WORK TO BE COMPLETED: The answer must be every line of the records in which the string "calculation" appears.

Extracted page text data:
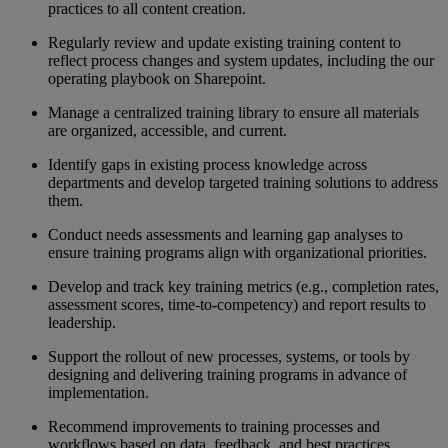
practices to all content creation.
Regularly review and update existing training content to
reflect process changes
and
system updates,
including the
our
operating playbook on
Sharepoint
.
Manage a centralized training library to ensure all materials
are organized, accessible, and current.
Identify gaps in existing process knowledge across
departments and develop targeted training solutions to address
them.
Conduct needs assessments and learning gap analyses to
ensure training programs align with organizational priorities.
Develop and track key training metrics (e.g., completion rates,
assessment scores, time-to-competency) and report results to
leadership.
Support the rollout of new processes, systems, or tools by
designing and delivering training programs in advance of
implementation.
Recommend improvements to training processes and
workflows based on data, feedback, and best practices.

* * *

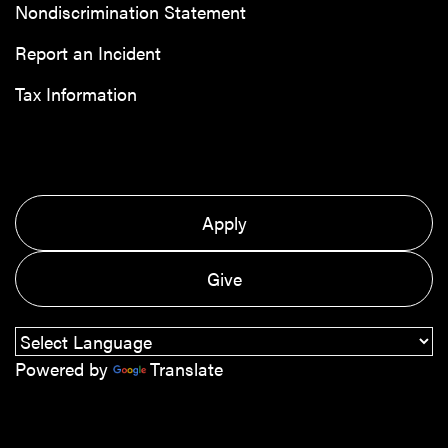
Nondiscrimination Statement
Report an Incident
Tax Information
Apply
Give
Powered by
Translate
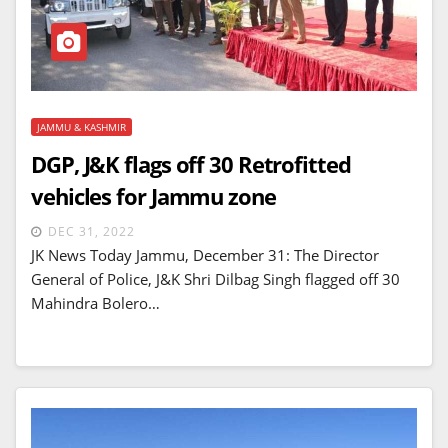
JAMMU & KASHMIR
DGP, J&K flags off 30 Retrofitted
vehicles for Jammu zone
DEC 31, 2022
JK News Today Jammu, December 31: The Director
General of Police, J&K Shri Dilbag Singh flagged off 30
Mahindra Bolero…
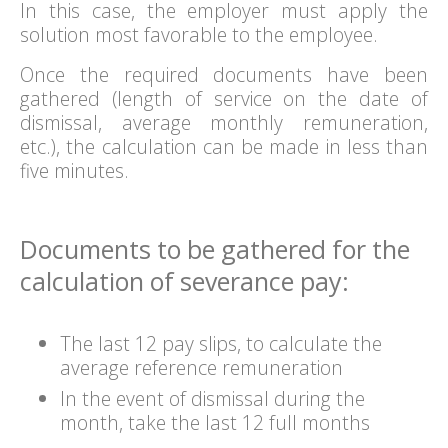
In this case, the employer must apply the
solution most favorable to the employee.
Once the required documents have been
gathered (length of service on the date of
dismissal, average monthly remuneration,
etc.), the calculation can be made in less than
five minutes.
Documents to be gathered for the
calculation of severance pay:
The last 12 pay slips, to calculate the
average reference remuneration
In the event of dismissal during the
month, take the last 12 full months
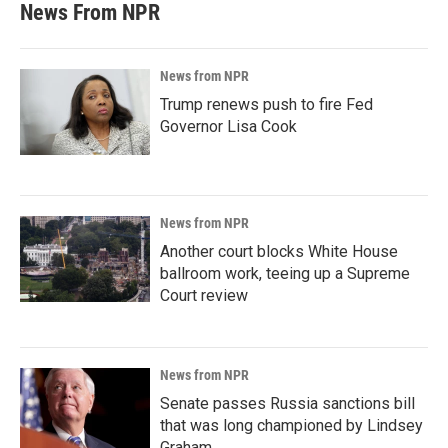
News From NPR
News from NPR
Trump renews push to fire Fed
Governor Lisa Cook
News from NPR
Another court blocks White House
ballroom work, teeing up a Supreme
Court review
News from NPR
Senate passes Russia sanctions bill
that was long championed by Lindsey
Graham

---

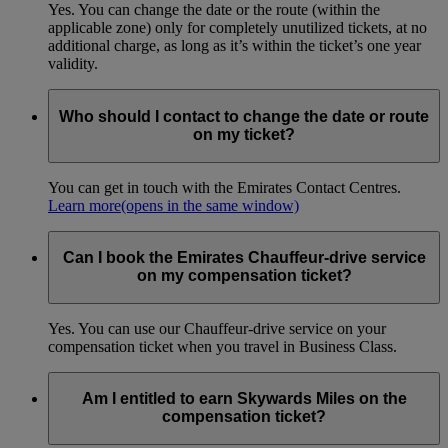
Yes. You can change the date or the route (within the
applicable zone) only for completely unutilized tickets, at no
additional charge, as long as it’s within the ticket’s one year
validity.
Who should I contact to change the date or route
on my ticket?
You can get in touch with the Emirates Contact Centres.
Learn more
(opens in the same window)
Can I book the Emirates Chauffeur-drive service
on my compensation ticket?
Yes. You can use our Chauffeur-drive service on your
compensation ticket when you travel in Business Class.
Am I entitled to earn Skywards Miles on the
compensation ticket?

THE ANSWER:
etc.), the calculation can be made in less than
calculation of severance pay:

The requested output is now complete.